Programming in Assembler for x64

In this section, we will show some examples of programs written purely in assembler or in connection with other programming languages, including C++ and C#. We assume that the reader is familiar with the coursebook, instructions and directives used to write the assembler programs. We will describe the use of the integrated development environment (Visual Studio) and methods to assemble programs with the command line only.We will also show how to create the static and dynamic library written in assembler for use in assembler or in other compilers.

Introduction to the x64 Assembler programming in MASM - Microsoft Visual Studio Community Edition

In the following chapter, we explain how to write, assemble, link, and execute assembly-language programs for x64 processors. We assume that the reader is familiar with the most important processor instructions and MASM directives.

To write a program in assembler, it is convenient to use a Visual Studio IDE: either commercial or free (Community Edition). The following section presents the installation of Visual Studio Community Edition on Windows.

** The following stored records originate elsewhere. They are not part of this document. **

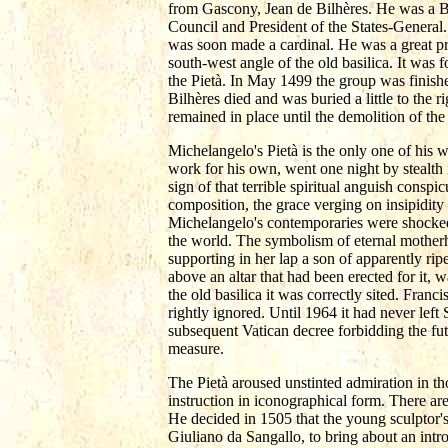
from Gascony, Jean de Bilhères. He was a 
Council and President of the States-Genera
was soon made a cardinal. He was a great prom
south-west angle of the old basilica. It was
the Pietà. In May 1499 the group was finished
Bilhères died and was buried a little to the
remained in place until the demolition of t
Michelangelo's Pietà is the only one of his w
work for his own, went one night by stealth
sign of that terrible spiritual anguish conspi
composition, the grace verging on insipidity o
Michelangelo's contemporaries were shocked t
the world. The symbolism of eternal motherh
supporting in her lap a son of apparently ri
above an altar that had been erected for it, 
the old basilica it was correctly sited. Franc
rightly ignored. Until 1964 it had never left 
subsequent Vatican decree forbidding the fut
measure.
The Pietà aroused unstinted admiration in th
instruction in iconographical form. There are
He decided in 1505 that the young sculptor's 
Giuliano da Sangallo, to bring about an intr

Visual Studio Community, Professional, and Enterprise are other products than Visual Studio Code. Here, we do not use Visual Studio Code!

Installing VS Community

Installation requires the following simple steps:

Download installer executable from: https://visualstudio.microsoft.com/free-developer-offers/ - Mind to choose Community Edition (purple), not Code (blue)! as in figure 1.
Run the installer, let it download and install.
Configure components - a minimal set of development platforms for our laboratory exercises requires:
1. full install of C++ development platform in native code for Windows (remember to click additional components as in the figure 2),
2. default install of the C# development platform in managed code for Windows.

Figure 1: caption

This scenario concerns the implementation of a command-line Windows x64 application written in pure Assembler. Assembling, debugging, disassembly window, register view, memory view - data section,

[piotr] TO BE DONE

Standalone assembly

It is possible to use command-line MASM tools to assemble, link, and create libraries written in assembly language. You can use any editor to create the assembler source code and translate it into machine code. The tools required are integral elements of the Visual Studio Community installation, installed with the option “Desktop development with C++”. For the default VS installation, you can find them in the following folder (it can change due to different version numbers).

C:\Program Files\Microsoft Visual Studio\18\Community\VS\Tools\MSVC\14.50.35717\bin\Hostx64\x64

To use statically included Windows libraries, you need lib files. The essential library is kernel32.lib, but for other Windows functions, you will also need some additional libraries. All are available in the following folder (it can change due to different version numbers).

C:\Program FIles (x86)\Windows Kits\10\Lib\10.0.26100.0\um\x64

For assembling the source file, the ML64.exe program is used. This program has many options, which you can see executing:

ML64.exe /?

After assembling, ML64 can call the linker automatically. An exemplary MASM execution command to assemble and link the file named source.asm can look like this:

ml64 /Fl /Zi /Zd source.asm /link /entry:main

The options used explanation:

/Fl - generate listing file. MASM will output the source.lst file with the report on the assembling process.
/Zi - add symbolic debug info. MASM will add to the object file names of symbols defined in the program. It will allow debuggers to name user-defined symbols during debugging.
/Zd - add line number debug info. MASM will add to the object file source code line numbers.
/link - MASM will call the linker.
/entry:main - option for the linker, which informs about the entry point of the program.

If you prefer another name than “main” as the entry point for your console program, you will need to specify the type of the system for the resulting code. For a console application, you need to add /SUBSYSTEM:CONSOLE.

The easiest way is to put all required files in the same folder on the disk. This is not the case for more complex projects, so file names should be preceded by their full paths.

It will not be very surprising that the first code example will be the “Hello world!”. This program uses three system functions:

GetStdHandle - returns the handle of the console window, which is the main window of our application.
WriteConsole - displays the text in the console.
ExitProcess - returns control to the operating system.

The functions are implemented in a library file kernel32.lib, which is statically linked. We use the “includelib” directive to inform the linker where to search for functions. To inform the assembler about the names of functions, we declare them with the set of “extern” directives. The details of each statement of the program are explained in comments.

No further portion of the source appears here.